RECORDS SUPPLIED.
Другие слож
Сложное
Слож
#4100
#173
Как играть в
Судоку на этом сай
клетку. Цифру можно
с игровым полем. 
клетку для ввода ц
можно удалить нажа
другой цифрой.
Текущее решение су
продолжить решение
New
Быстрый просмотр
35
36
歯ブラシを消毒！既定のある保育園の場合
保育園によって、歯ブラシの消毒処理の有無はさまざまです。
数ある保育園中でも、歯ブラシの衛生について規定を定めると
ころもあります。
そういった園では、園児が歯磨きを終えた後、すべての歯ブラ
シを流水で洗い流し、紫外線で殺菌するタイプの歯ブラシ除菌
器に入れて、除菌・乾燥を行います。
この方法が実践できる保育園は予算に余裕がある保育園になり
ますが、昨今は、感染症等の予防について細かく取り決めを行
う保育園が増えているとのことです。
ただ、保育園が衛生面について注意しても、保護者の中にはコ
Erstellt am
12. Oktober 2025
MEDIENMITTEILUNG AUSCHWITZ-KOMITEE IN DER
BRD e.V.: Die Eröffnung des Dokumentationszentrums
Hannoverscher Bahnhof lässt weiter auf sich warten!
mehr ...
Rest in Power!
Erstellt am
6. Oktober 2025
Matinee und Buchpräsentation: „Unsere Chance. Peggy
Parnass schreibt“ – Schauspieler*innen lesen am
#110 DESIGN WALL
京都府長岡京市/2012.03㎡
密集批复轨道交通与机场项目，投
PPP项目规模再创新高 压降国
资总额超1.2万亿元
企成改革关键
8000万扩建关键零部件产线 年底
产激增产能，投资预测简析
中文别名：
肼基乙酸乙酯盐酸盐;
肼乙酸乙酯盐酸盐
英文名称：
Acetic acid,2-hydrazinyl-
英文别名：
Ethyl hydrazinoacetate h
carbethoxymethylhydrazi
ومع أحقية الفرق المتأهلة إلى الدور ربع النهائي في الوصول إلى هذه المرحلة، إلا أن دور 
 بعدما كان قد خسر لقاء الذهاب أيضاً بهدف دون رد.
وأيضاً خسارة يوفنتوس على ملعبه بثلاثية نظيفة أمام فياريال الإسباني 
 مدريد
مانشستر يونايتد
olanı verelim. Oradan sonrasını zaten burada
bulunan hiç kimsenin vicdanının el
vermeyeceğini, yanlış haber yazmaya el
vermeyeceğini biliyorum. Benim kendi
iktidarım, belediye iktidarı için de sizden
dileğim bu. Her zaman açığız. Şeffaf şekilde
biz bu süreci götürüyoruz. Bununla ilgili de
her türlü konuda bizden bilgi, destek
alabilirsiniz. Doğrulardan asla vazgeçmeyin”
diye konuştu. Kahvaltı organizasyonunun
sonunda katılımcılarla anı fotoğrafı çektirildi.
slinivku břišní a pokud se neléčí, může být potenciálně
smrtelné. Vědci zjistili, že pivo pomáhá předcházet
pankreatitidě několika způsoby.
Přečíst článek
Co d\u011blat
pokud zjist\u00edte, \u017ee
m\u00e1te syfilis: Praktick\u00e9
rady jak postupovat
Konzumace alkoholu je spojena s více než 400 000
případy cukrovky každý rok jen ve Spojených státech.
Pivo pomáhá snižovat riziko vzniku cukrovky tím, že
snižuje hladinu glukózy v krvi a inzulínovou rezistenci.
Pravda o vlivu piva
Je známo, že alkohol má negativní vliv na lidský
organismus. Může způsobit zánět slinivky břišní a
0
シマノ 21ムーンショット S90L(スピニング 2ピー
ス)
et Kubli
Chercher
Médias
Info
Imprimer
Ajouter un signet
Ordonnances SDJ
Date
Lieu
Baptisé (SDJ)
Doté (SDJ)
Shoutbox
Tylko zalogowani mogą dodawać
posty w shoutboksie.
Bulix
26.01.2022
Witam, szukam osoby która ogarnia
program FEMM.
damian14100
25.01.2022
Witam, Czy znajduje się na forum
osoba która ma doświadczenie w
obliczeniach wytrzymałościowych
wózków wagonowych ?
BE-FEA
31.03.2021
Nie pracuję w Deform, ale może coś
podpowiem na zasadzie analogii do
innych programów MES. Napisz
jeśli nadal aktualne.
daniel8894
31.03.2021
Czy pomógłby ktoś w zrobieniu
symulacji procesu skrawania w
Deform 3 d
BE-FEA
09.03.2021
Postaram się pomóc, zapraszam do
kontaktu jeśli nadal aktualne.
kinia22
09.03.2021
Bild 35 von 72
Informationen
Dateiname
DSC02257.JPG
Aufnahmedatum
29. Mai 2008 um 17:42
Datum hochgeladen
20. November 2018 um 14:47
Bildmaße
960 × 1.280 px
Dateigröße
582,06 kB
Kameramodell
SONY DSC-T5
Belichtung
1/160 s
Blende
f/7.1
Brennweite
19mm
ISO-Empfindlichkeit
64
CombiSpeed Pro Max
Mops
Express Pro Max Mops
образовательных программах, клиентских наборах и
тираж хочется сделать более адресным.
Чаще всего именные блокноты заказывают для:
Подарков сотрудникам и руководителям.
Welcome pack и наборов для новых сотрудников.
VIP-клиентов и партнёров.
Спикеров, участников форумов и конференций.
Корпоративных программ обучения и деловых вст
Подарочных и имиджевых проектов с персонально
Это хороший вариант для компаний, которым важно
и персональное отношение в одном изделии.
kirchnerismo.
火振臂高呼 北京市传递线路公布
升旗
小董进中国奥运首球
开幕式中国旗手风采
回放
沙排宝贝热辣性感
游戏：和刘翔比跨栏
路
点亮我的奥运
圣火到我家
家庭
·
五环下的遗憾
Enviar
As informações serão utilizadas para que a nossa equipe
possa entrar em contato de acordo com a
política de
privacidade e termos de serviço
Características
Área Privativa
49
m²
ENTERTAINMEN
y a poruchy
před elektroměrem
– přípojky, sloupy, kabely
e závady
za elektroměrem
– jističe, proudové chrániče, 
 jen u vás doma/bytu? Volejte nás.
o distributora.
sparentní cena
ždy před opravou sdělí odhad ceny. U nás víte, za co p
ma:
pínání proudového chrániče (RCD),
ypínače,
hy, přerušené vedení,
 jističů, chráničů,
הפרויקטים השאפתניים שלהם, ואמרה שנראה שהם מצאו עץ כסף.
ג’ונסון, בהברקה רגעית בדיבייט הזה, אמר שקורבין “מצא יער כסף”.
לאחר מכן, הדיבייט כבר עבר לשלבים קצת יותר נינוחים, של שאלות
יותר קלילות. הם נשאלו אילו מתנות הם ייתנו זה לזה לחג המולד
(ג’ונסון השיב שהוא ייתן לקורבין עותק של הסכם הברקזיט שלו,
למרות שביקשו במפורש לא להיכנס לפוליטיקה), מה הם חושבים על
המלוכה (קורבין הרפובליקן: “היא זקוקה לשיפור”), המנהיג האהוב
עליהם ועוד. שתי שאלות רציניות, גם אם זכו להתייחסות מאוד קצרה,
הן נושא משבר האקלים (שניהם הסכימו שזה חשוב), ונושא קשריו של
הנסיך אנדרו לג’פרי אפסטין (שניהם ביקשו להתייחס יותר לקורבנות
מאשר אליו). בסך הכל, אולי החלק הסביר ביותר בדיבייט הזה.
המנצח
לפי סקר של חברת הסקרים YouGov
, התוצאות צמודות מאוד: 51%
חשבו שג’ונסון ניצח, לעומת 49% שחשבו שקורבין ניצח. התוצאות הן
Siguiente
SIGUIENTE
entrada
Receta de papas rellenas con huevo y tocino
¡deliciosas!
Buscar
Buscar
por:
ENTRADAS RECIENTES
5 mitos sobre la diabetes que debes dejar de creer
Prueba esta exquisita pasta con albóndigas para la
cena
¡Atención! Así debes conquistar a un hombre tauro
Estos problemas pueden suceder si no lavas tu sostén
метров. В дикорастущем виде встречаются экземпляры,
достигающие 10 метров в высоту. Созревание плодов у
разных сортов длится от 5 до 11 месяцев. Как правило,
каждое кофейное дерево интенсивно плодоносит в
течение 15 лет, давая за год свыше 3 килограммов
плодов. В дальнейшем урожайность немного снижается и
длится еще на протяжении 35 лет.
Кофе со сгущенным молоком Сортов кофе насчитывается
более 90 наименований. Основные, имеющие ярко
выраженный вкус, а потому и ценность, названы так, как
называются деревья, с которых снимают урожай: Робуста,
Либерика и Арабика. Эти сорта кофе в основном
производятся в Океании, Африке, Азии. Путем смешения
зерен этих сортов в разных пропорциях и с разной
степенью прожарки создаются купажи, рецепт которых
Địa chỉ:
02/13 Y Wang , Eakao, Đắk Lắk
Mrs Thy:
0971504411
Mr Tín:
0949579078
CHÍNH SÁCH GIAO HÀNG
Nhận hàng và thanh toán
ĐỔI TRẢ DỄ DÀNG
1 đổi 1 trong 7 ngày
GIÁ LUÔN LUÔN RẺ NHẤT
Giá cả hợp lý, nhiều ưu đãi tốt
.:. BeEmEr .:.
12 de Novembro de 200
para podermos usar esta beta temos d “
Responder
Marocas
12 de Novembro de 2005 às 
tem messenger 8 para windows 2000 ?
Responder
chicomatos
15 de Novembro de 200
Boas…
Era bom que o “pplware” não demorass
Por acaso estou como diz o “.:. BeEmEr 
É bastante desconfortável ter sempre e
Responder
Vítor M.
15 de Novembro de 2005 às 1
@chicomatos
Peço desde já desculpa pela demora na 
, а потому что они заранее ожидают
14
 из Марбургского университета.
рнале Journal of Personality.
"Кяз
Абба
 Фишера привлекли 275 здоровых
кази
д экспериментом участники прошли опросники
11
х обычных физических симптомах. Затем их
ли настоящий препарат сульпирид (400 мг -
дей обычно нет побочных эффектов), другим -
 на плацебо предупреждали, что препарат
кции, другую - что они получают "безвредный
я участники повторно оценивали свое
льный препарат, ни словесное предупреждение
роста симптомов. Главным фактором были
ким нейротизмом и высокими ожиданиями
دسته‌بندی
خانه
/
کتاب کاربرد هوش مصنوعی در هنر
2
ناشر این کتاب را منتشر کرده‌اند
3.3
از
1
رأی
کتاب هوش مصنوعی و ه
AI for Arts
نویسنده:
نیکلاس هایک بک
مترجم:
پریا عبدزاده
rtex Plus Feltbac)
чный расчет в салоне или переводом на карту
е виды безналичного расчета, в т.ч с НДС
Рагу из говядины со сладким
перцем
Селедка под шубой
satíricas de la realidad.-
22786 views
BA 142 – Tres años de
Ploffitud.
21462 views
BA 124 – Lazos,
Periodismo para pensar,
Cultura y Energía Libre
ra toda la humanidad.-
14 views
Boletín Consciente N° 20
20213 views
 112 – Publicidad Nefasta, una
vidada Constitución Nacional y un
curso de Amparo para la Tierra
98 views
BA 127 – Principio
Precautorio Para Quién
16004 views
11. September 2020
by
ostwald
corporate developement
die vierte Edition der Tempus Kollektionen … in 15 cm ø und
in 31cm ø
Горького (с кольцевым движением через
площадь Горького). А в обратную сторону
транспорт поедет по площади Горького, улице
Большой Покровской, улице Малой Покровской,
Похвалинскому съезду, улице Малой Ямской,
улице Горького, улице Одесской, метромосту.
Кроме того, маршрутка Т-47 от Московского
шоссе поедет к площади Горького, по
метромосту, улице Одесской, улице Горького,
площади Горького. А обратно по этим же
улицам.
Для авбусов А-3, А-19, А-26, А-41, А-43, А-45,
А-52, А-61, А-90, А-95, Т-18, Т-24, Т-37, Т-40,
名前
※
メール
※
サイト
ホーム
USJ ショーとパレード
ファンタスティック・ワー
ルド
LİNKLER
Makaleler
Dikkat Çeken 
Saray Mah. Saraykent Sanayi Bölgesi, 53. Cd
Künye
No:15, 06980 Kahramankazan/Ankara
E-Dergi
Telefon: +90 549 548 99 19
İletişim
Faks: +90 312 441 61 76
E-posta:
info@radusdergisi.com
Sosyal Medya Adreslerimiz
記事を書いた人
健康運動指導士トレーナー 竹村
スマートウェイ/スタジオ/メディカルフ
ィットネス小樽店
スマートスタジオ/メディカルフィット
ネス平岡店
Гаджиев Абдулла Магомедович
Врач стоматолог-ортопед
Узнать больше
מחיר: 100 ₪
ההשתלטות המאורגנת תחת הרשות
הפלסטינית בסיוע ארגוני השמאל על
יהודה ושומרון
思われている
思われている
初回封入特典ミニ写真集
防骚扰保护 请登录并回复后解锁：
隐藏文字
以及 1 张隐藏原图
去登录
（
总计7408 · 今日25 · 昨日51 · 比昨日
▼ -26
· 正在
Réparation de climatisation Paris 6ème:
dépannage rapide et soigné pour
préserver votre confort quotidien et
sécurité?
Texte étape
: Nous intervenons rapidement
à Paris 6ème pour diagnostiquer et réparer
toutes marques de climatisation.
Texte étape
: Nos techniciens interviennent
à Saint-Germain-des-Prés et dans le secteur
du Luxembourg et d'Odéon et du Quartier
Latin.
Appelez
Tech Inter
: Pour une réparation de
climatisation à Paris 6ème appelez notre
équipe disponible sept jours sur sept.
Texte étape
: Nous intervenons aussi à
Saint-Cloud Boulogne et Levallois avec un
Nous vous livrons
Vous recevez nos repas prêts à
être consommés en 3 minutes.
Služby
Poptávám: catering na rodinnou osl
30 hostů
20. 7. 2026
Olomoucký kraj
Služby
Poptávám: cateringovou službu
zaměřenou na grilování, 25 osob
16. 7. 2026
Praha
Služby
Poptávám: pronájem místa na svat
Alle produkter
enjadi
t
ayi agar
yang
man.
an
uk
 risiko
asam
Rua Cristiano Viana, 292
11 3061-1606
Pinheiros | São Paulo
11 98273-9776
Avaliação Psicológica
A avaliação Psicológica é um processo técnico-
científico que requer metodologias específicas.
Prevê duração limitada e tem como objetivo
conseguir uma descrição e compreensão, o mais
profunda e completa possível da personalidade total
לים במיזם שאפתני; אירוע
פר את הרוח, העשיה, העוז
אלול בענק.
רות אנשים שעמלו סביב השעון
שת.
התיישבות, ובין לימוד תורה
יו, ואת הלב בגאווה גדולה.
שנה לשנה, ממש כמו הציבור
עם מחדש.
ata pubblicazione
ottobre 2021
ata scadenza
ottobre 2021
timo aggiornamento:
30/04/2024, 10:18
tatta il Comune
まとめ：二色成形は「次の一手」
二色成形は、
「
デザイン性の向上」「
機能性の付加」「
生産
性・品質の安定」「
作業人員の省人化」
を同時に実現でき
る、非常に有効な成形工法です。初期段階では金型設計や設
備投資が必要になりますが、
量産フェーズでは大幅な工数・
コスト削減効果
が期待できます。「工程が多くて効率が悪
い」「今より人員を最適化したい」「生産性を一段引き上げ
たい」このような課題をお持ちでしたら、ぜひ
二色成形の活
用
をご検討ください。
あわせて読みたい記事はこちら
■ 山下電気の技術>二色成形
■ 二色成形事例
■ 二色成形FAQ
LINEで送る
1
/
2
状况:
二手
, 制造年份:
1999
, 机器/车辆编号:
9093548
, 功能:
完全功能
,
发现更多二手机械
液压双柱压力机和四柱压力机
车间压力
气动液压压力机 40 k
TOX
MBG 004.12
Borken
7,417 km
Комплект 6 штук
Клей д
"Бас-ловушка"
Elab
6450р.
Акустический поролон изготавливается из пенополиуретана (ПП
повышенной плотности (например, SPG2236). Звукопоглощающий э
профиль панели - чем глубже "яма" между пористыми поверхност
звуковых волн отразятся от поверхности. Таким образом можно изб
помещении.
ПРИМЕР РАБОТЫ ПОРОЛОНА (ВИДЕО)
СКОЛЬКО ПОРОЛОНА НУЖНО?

WHAT IS NEEDED.
Determine how many lines of the records above hold the word "Psicológica" and give the number with nothing added.

ANSWER.
2